AD is not just another system on the network. It is the authority for access control, policy enforcement and identity governance. It is also a common target. The majority of human-operated ransomware campaigns involve compromising domain controllers to gain privileged access. Once AD is under attacker control, they can pivot across systems, deploy malware, disable security tooling and exfiltrate data.
In product distribution, outages have physical effects. If drivers cannot access schedules or warehouse systems cannot validate shipments, real-world deliveries fail. A compromised AD domain can turn into a complete halt in real-world operations.
Resilience is about being ready before the attack
The explosive rise in retail sector attacks shows you cannot rely on luck. AD outages can take days or weeks to restore. Just ask Maersk after the NotPetya outbreak in 2017. It took nine days to recover from a wiped directory from a single remaining backup. That is time an organisation cannot afford in real-world operations.

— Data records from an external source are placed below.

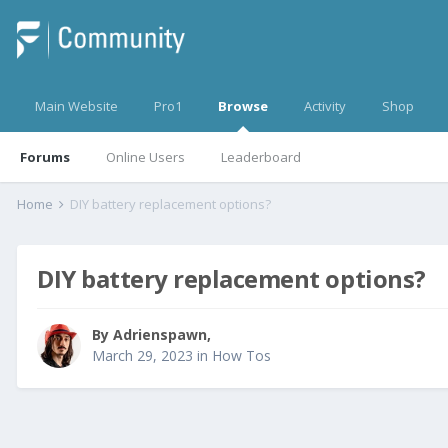
Main Website
Pro1
Browse
Activity
Shop
Forums
Online Users
Leaderboard
Home
DIY battery replacement options?
DIY battery replacement options?
By
Adrienspawn
,
March 29, 2023
in
How Tos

UNFI and the UK retailers are emerging from similar disruptions. Marks and Spencer had to switch to manual processes, and Co-op backfilled stock through contingency lanes. Recovery took weeks, even for the largest retailers. Smaller enterprises would be devastated which means that a robust backbone of preventive controls and tested AD recovery plans is absolutely essential.

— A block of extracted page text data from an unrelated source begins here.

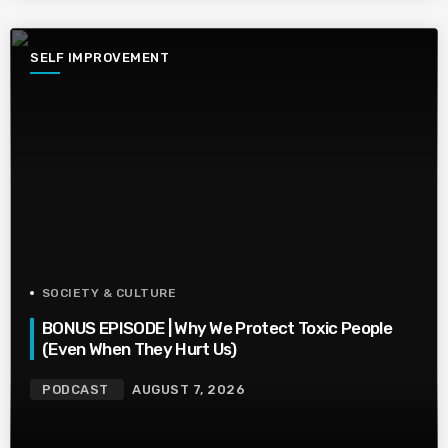
SELF IMPROVEMENT
SOCIETY & CULTURE
BONUS EPISODE | Why We Protect Toxic People
(Even When They Hurt Us)
PODCAST
AUGUST 7, 2026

Five immediate steps sysadmins MUST take
1. Audit AD security regularly
Perform AD health reviews to uncover stale accounts, rogue delegation, weak ACLs and over-privileged service accounts. Leverage continuous monitoring with tools like Security Guardian for early detection of account abuse before disaster strikes, while keeping an audit trail of changes across on-premises and hybrid directories.
2. Reduce the blast radius of compromise
Restrict domain admin access. Rotate privileged account credentials regularly. Enforce strong authentication on all elevated users. Remove legacy protocols such as NTLM or LDAP signing exceptions wherever possible. Configure Group Policy to prevent lateral movement and enforce credential isolation for privileged sessions. AD must be treated as a Tier Zero asset, not just another Windows service.
3. Monitor AD for attacker activity
If an attacker makes a change in AD, you want to know about it. Unexpected membership changes to key groups, suspicious Kerberos ticket requests or mass account lockouts are signs of compromise. Security Guardian can detect these behaviours in real time across on-premises and hybrid environments. Early detection is critical to preventing lateral movement or the deployment of ransomware.
4. Prepare an AD specific recovery workflow
Generic backup solutions are often insufficient. Active Directory requires careful orchestration of system state and metadata across domain controllers. Deterministic backup and restore are vital. Solutions like Recovery Manager for Active Directory Disaster Recovery Edition automate forest restoration and reduce recovery times from days to hours with minimal error.
5. Validate and practise your recovery plan
Backups are meaningless without practice. Conduct regular AD restoration drills in a sandbox or controlled failover scenario. Verify you can rebuild domain controllers, recover Group Policy objects and reinitiate replication seamlessly. Refine documentation and simple runbook steps until your team can act confidently under pressure.
The edge between survival and shutdown
As the UNFI breach and high-profile UK retailer incidents show, identity infrastructure is now the frontline of operational continuity. Once breached or disrupted, it can immobilise shelving, logistics, payments and customer services. Resilience planning is not optional. It is mission critical.
System administrators must ask themselves:
- Do you have trustworthy backups of all AD partitions?
- Do you know how to rebuild your domain controllers from clean images?
- Have you verified your recovery tools and staff skills in real world drills?
If you can answer yes to the above questions, you are prepared for a resilience incident. If not, you are exposing your organisation to unacceptable risk.
All enterprises must treat Active Directory as critical infrastructure with the same seriousness as their servers or databases. Audit your AD, engineer robust privilege controls, invest in identity recovery tools and practise full restoration. Your next attack may be lurking out there already.